Pythonic way for magaging and using user-created shared libraries

Pythonic way for magaging and using user-created shared libraries - python

tl;dr I have a directory of common files outside of my various project directories. What is the pythonic way of using/importing these common files inside my projects, and for building them into an output directory.
Background:
I'm in school and taking a data structures class that uses Python as the language. I'm learning the languages as I take the class but have having some issues trying to maintain a shared code base.
In all of the other languages I've used, both compiled and interpreted, there has been a fairly intuitive way of being able to keep shared modules separate from the code that is using them so that updating a shared module doesn't require updates to the calling code.
This is how I initially had my directory structure organized.
/.../Projects
Assignment_1
__init__.py
classA.py
classB.py
Assignment_2
__init__.pu
classC.py
(etc)
After realizing that much of the functionality of classA and classB would be required later on, I reorganized to this:
/.../Projects
Common
Sorters
__init__.py
BubbleSort.py
MergeSort.py
__init__.py
SimpleProfiler.py
Assignment_1
__init__.py
main.py
Assignment_2
__init__.py
main.py
My issue is that I can't find a good way of importing things like SimpleProfiler or MergeSort from main,py. Right now I'm manually coping all of the Common files into each assignment, which is bad.
I understand that one possible solution is to update the path to include the common folder form within each main.py file, but I've also read that this is very hacky and isn't encouraged.
Another Stackoverflow answer to a similar question suggested that the user structure everything under one large project. I tried this but still couldn't import modules from one sibling into another sibling.
My other issue is how to package everything together when submitting the assignment. In other languages it was easy to implement a build script that would scan the main project for any imports, then copy (flatten) those imported files into a single output directory which I could then compress and submit for grading. I'm using PyCharm, but can't seem to find a way to reference the imports as part of the build process. Is there any kind of script for this? Whatever the solution is, I need to be able to submit the project in such a way that all the instructor has to do is call a single python file (such as main.py)
This issue isn't unique to a school setting, but seems universal to most programming projects. So, what is the pythonic way of managing a shared code base and for building that shared code into a final project?

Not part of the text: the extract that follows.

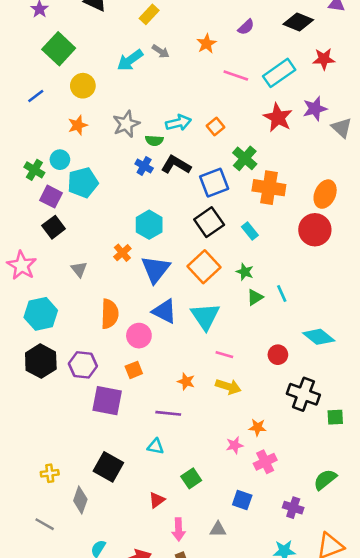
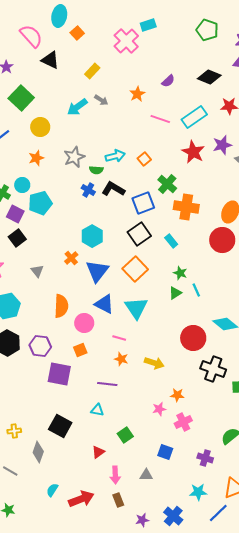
green star: (245, 272) -> (180, 273), moved
pink line: (224, 355) -> (119, 338), moved
red circle: (278, 355) -> (193, 338), size x1.6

[Disclaimer: I think it is better to use PYTHONPATH environment variable]
I think of two very similar alternatives:
/.../Projects
Common
Sorters
__init__.py
BubbleSort.py
MergeSort.py
__init__.py
SimpleProfiler.py
assignment_1.py
assignment_2.py
If you use, from assignment_1.py, the following import: from Common.Sorters.BubbleSort import bubble_sort. This is because, by default, PYTHONPATH considers the current path as a valid PYTHONPATH. This is assuming that you are invoking the scripts assignment_* directly.
The other alternative would be:
/.../Projects
Common
Sorters
__init__.py
BubbleSort.py
MergeSort.py
__init__.py
SimpleProfiler.py
Assignment_1
__init__.py
__main__.py
Assignment_2
__init__.py
__main__.py
And invoking the assignments like so: python -m Assignment_1 (from the Projects folder). By default, "executing" a module like that will load its __main__.py code. (This is not a rigurous explanation, although the official one is a bit short).
It works for the same reasons as before: Python interpreter will consider the current path as a valid PYTHONPATH.

Try setting PYTHONPATH environment variable to your directory.
Python first searches for files being imported in sys.path, and the first directory in sys.path is the current directory. PYTHONPATH is the next where python will look for files.

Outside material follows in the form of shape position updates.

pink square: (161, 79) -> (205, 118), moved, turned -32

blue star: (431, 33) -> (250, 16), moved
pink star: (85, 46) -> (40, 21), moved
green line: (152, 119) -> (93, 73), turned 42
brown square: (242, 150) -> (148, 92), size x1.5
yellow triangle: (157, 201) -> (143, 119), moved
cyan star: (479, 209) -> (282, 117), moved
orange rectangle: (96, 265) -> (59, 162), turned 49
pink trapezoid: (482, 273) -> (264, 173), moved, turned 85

On the minimum end, make a PyCharm run configuration that sets your PYTHONPATH before executing and include the other directory. That way you don't need to do a sys.path call in your code.
Closer to the "perfect" end, make your other directory into a Python package with a setup.py. Then, using the interpreter from your project, do "python path/to/other/dir/setup.py develop" to bring your separately-developed package into the consuming project.

Related

Importing modules from adjacent folders in Python

I wanted to ask if there is a way to import modules/functions from a folder in a project that is adjacent to another folder.
For example lets say I have two files:
project/src/training.py
project/lib/functions.py
Now both these folders have the __init__.py file in them. If I wanted to import functions.py into training.py, it doesn't seem to detect. I'm trying to use from lib.functions import * .I know this works from the upper level of the folder structure, where I can call both files from a script, but is there a way to do it files in above/sideways folders?

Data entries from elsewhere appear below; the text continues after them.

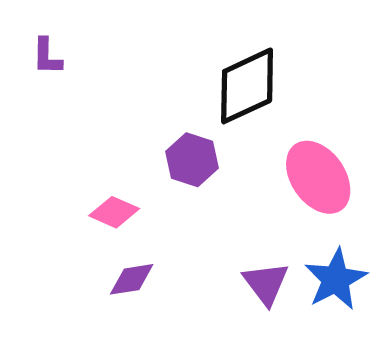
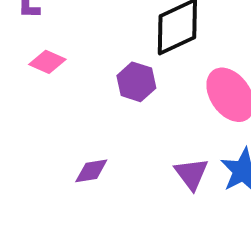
pink diamond: (114, 212) -> (47, 62), moved

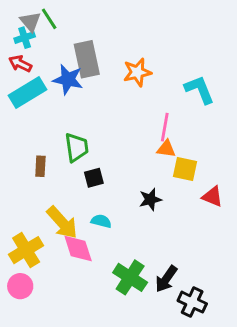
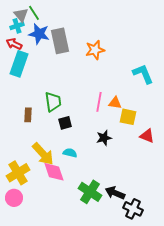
blue star: (68, 79) -> (39, 34), moved
cyan L-shape: (199, 90) -> (143, 74), moved
cyan rectangle: (27, 92) -> (19, 64), turned -40
pink line: (165, 127) -> (99, 102), moved
black arrow: (166, 279) -> (115, 193), turned 78

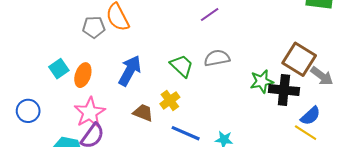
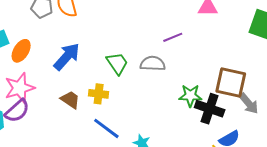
purple line: (210, 14) -> (173, 37), moved
brown square: (299, 59) -> (231, 82), turned -32
yellow cross: (170, 100) -> (99, 94), turned 30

Fundamentally, the best way of doing this depends on exactly how the two modules are related. There's two possibilities:
The modules are part of one cohesive unit that is intended to be used as a single whole, rather than as separate pieces. (This is the most common situation, and it should be your default if you're not sure.)
The functions.py module is a dependency for training.py but is intended to be used separately.
Cohesive unit
If the modules are one cohesive unit, this is not the standard way of structuring a project in Python.
If you need multiple modules in the same project, the standard way of structuring the folders is to include all the modules in a single package, like so:
project/
trainingproject/
__init__.py
training.py
functions.py
other/
...
project/
...
folders/
...
The __init__.py file causes Python to recognize the trainproject/ directory as a single unit called a package. Using a package enables to use of relative imports:
training.py
from . import functions
# The rest of training.py code
Assuming your current directory is project, you can then invoke training.py as a module:
python -m trainingproject.training
Separate units
If your modules are actually separate packages, then the simplest idiomatic solutions during development is to modify the PYTHONPATH environment variable:
sh-derviative syntax:
# All the extra PYTHONPATH references on the right are to append if it already has values
# Using $PWD ensures that the path in the environment variable is absolute.
PYTHONPATH=$PYTHONPATH${PYTHONPATH:+:}$PWD/lib/
python ./src/training.py
PowerShell syntax:
$env:PYTHONPATH = $(if($env:PYTHONPATH) {$env:PYTHONPATH + ';'}) + (Resolve-Path ./lib)
python ./src/training.py
(This is possible in Command Prompt, too, but I'm omitting that since PowerShell is preferred.)
In your module, you would just do a normal import statement:
training.py
import functions
# Rest of training.py code
Doing this will work when you deploy your code to production as well if you copy all the files over and set up the correct paths, but you might want to consider putting functions.py in a wheel and then installing it with pip. That will eliminate the need to set up PYTHONPATH by installing functions.py to site-packages, which will make the import statement just work out of the box. That will also make it easier to distribute functions.py for use with other scripts independent of training.py. I'm not going to cover how to create a wheel here since that is beyond the scope of this question, but here's an introduction.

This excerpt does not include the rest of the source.